Your instructions: Word-for-word transcription is needed for all of the entries.

Dataset entries
——————————
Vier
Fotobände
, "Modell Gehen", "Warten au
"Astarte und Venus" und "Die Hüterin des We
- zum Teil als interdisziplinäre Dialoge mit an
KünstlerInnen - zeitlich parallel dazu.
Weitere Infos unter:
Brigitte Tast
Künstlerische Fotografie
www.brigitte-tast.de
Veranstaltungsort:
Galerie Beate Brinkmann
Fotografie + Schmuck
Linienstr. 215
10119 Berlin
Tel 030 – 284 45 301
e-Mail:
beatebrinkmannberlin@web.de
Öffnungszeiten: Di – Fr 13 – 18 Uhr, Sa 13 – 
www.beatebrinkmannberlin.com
——————————
Task output:
Vier
Fotobände
, "Modell Gehen", "Warten au
"Astarte und Venus" und "Die Hüterin des We
- zum Teil als interdisziplinäre Dialoge mit an
KünstlerInnen - zeitlich parallel dazu.
Weitere Infos unter:
Brigitte Tast
Künstlerische Fotografie
www.brigitte-tast.de
Veranstaltungsort:
Galerie Beate Brinkmann
Fotografie + Schmuck
Linienstr. 215
10119 Berlin
Tel 030 – 284 45 301
e-Mail:
beatebrinkmannberlin@web.de
Öffnungszeiten: Di – Fr 13 – 18 Uhr, Sa 13 – 
www.beatebrinkmannberlin.com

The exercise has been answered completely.